» GIVEN INFORMATION
◇ ◇ ◇

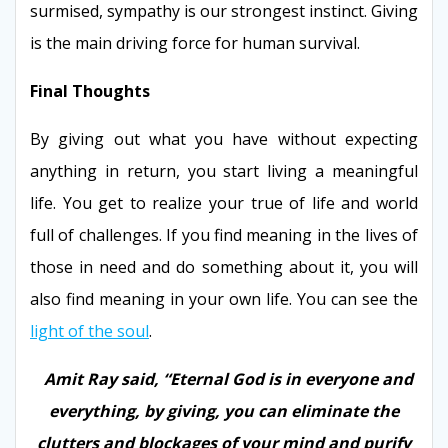
surmised, sympathy is our strongest instinct. Giving
is the main driving force for human survival.
Final Thoughts
By giving out what you have without expecting
anything in return, you start living a meaningful
life. You get to realize your true of life and world
full of challenges. If you find meaning in the lives of
those in need and do something about it, you will
also find meaning in your own life. You can see the
light of the soul
.
Amit Ray said, “Eternal God is in everyone and
everything, by giving, you can eliminate the
clutters and blockages of your mind and purify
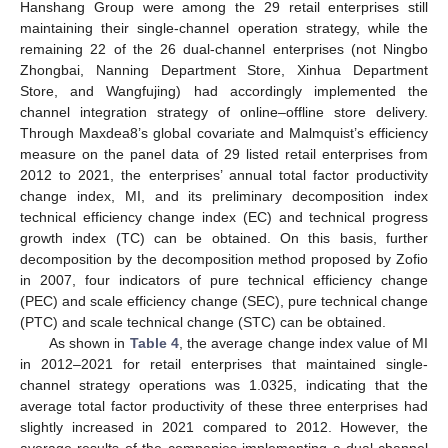
Hanshang Group were among the 29 retail enterprises still
maintaining their single-channel operation strategy, while the
remaining 22 of the 26 dual-channel enterprises (not Ningbo
Zhongbai, Nanning Department Store, Xinhua Department
Store, and Wangfujing) had accordingly implemented the
channel integration strategy of online–offline store delivery.
Through Maxdea8’s global covariate and Malmquist’s efficiency
measure on the panel data of 29 listed retail enterprises from
2012 to 2021, the enterprises’ annual total factor productivity
change index, MI, and its preliminary decomposition index
technical efficiency change index (EC) and technical progress
growth index (TC) can be obtained. On this basis, further
decomposition by the decomposition method proposed by Zofio
in 2007, four indicators of pure technical efficiency change
(PEC) and scale efficiency change (SEC), pure technical change
(PTC) and scale technical change (STC) can be obtained.
As shown in
Table 4
, the average change index value of MI
in 2012–2021 for retail enterprises that maintained single-
channel strategy operations was 1.0325, indicating that the
average total factor productivity of these three enterprises had
slightly increased in 2021 compared to 2012. However, the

◇ ◇ ◇

» WHAT TO DO
Before duplicating the entries above, strip out the pictures and keep the rest exact.

» SOLVED PROBLEM
surmised, sympathy is our strongest instinct. Giving
is the main driving force for human survival.
Final Thoughts
By giving out what you have without expecting
anything in return, you start living a meaningful
life. You get to realize your true of life and world
full of challenges. If you find meaning in the lives of
those in need and do something about it, you will
also find meaning in your own life. You can see the
light of the soul
.
Amit Ray said, “Eternal God is in everyone and
everything, by giving, you can eliminate the
clutters and blockages of your mind and purify
Hanshang Group were among the 29 retail enterprises still
maintaining their single-channel operation strategy, while the
remaining 22 of the 26 dual-channel enterprises (not Ningbo
Zhongbai, Nanning Department Store, Xinhua Department
Store, and Wangfujing) had accordingly implemented the
channel integration strategy of online–offline store delivery.
Through Maxdea8’s global covariate and Malmquist’s efficiency
measure on the panel data of 29 listed retail enterprises from
2012 to 2021, the enterprises’ annual total factor productivity
change index, MI, and its preliminary decomposition index
technical efficiency change index (EC) and technical progress
growth index (TC) can be obtained. On this basis, further
decomposition by the decomposition method proposed by Zofio
in 2007, four indicators of pure technical efficiency change
(PEC) and scale efficiency change (SEC), pure technical change
(PTC) and scale technical change (STC) can be obtained.
As shown in
Table 4
, the average change index value of MI
in 2012–2021 for retail enterprises that maintained single-
channel strategy operations was 1.0325, indicating that the
average total factor productivity of these three enterprises had
slightly increased in 2021 compared to 2012. However, the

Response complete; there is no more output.